Ипполита согласилась, и они пошли вниз.

Спускаясь по лестнице, они держались за руки, медленно переставляя ноги с одной ступеньки на другую, останавливаясь посмотреть на цветы и оборачиваясь одновременно поглядеть друг другу в лицо, точно они виделись в первый раз. Их глаза казались им больше, глубже, выразительнее, и под ними были почти неестественные темные круги. Они молча улыбались под влиянием неясного ощущения: им казалось, что их существа стали легкими, как дым, и рассеивались в бесконечном пространстве. Так они дошли до парапета и стали глядеть на море и прислушиваться к шуму.

То, что они видели, было необычайно величественно, но им казалось, что оно освещается каким-то особенным светом, как бы сиянием их душ. То, что они слышали, было необычайно возвышенно, но казалось им тайной, открытой им одним.

Прошло несколько мгновений! Они встрепенулись не от дуновения ветра, не от плеска волны, не от мычания коровы, не от лая собаки, не от человеческого голоса, но от прежней тревоги, вновь проснувшейся, несмотря на их радостное настроение. Несколько мгновений уже безвозвратно прошли! Оба чувствовали, что жизнь идет дальше, время бежит, все делается чужим, душа по-прежнему становится тревожной, а любовь несовершенной. Оба понимали, что минута высшего забвения, единственная минута, прошла бесповоротно.

- Как далеко! - прошептала Ипполита под впечатлением царившей кругом тишины и одиночества. Она ощущала какой-то смутный страх перед этим широким пространством, перед чистым небосклоном, постепенно бледневшим горизонтом.

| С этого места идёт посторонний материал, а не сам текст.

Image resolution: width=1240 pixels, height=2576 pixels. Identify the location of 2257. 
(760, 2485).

Место, где они дышали теперь, казалось обоим необычайно далеким от знакомых им мест, уединенным, неизвестным, недоступным, почти вне мира сего. И несмотря на то, что их заветное желание было исполнено, оба ощущали в глубине души какой-то страх, точно они предчувствовали, что полнота новой жизни не удовлетворит их. Они молча простояли еще несколько минут рядом, но не держась друг за друга, любуясь холодно-свинцовой Адриатикой, на которой назревавшие волны пенились ярко-белым цветом. Свежий ветерок шелестел иногда листвой акаций и разносил по воздуху их чудный аромат.

- О чем ты думаешь? - спросил Джиорджио, искусственно оживляясь, точно он хотел отогнать от себя упорно овладевшую им грусть.

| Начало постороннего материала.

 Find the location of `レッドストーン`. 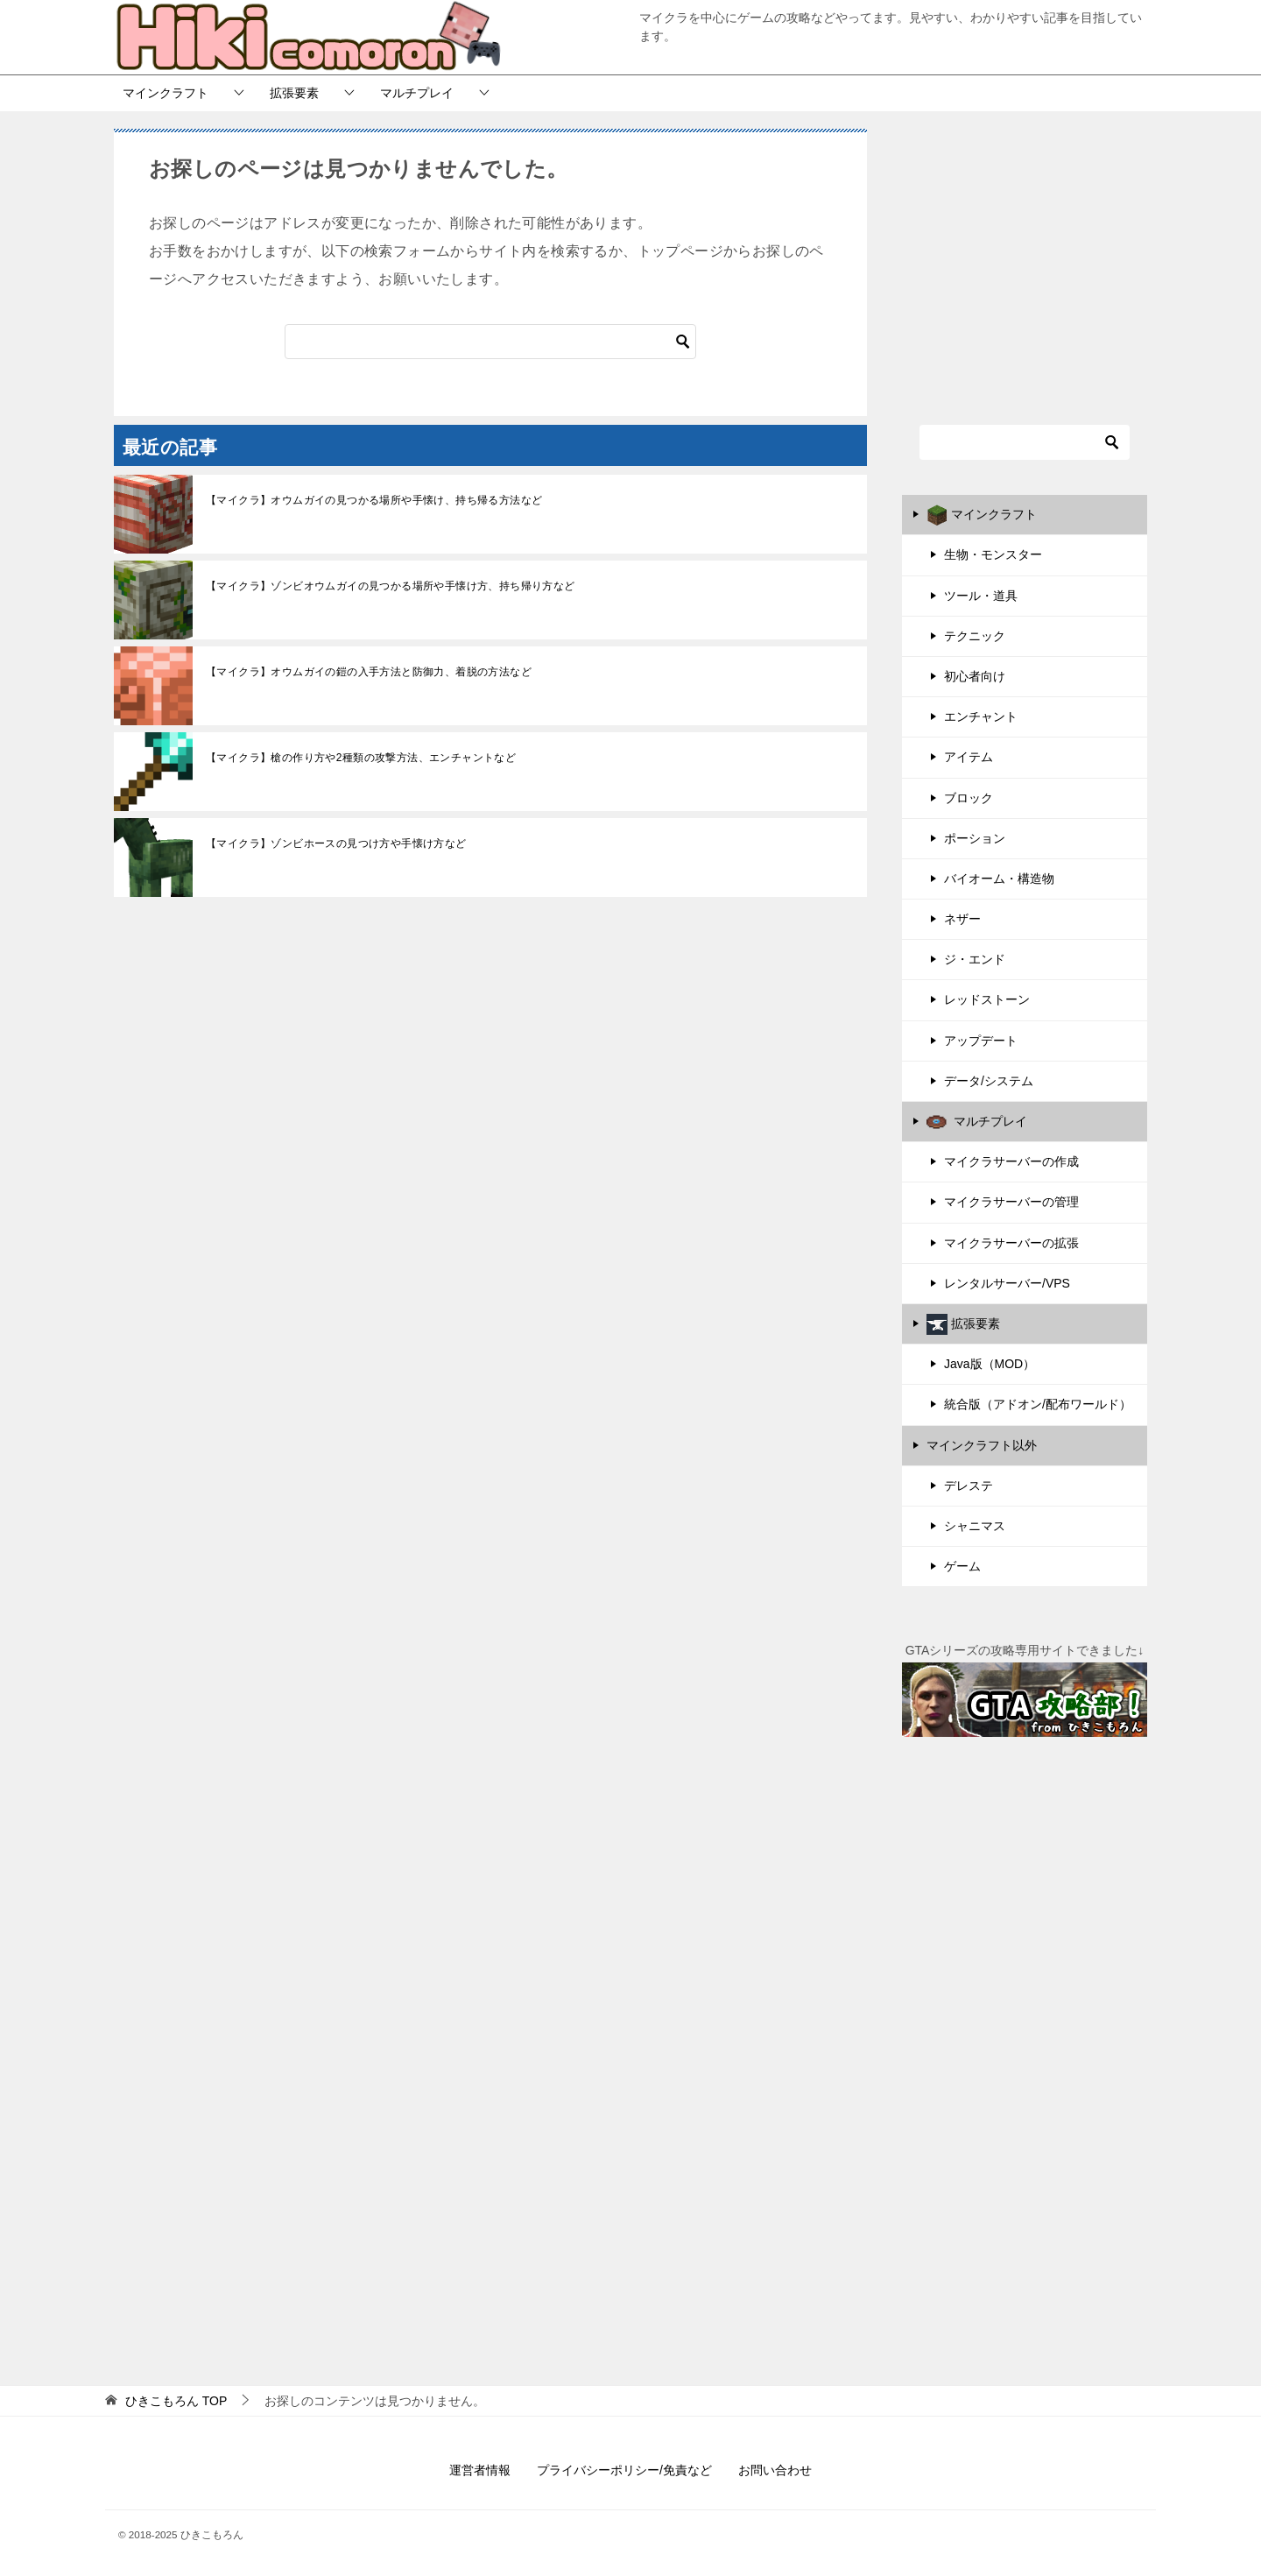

Он стоял теперь наедине со своей возлюбленной, он жил и был свободен, но сердце его не было удовлетворено. Может быть, его отчаяние было безутешно? Чувствуя себя снова отделенным от безмолвного создания, он взял ее за руку и взглянул ей в глаза.

- О чем ты думаешь?

- О Римини, - ответила Ипполита с улыбкой.

- Опять прошлое! Воспоминание из прошлой жизни в этот момент! Да ведь это было тоже Адриатическое море. - Враждебное чувство зашевелилось в его душе против бессознательно пробуждавшей в нем воспоминания Ипполиты. Но сейчас же в его памяти засветились и заблестели все наиболее возвышенные моменты из прошлого его любви и отдаленные события, окутанные волнами музыки, перерождавшими их и показывавшими их в ином свете. Перед ним мелькнули лирические моменты его страстной любви, окруженные самой благоприятной обстановкой, среди величественной природы и искусства, облагородивших его счастье. Почему же теперь, при сравнении, бледнели настоящие минуты? В его глазах, как бы ослепленных быстрой молнией, бледнело теперь все окружающее. И он заметил, что это уменьшение света причиняло ему какие-то неопределенные физические страдания, точно внешнее явление было в непосредственной связи с жизненным элементом.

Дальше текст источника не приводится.